Exercise objective: When you find the line with "Udforsk mulighederne med" among the records below, reproduce it and each line after it exactly, ending with the line with "Copyright © 2024".

Input for this task:
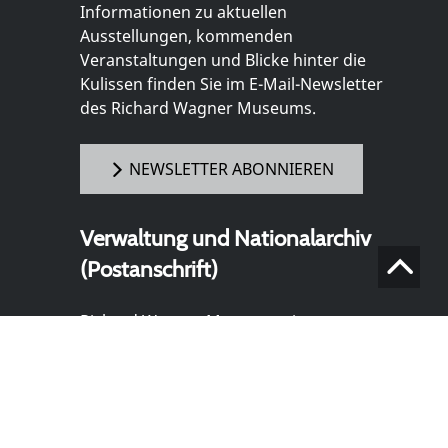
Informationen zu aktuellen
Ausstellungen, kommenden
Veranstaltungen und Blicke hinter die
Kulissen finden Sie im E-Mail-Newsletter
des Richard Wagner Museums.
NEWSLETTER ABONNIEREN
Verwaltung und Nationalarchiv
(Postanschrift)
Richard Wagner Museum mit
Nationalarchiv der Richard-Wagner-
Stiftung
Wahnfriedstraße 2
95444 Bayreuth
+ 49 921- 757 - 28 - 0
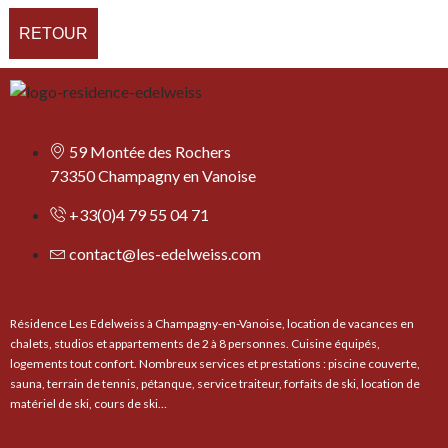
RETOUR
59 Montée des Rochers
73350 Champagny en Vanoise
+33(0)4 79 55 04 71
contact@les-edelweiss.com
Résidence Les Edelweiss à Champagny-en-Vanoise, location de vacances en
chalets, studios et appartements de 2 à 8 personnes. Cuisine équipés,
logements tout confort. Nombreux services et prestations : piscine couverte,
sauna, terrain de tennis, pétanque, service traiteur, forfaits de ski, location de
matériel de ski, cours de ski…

---

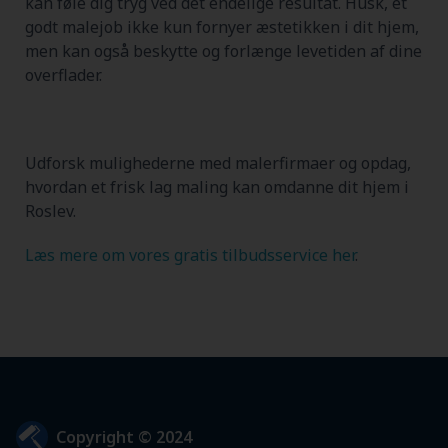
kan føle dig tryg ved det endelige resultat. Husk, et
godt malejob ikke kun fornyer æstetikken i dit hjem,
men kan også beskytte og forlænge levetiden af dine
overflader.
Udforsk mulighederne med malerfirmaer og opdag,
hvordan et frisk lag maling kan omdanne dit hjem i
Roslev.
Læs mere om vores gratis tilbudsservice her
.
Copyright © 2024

Solution to this exercise:
Udforsk mulighederne med malerfirmaer og opdag,
hvordan et frisk lag maling kan omdanne dit hjem i
Roslev.
Læs mere om vores gratis tilbudsservice her
.
Copyright © 2024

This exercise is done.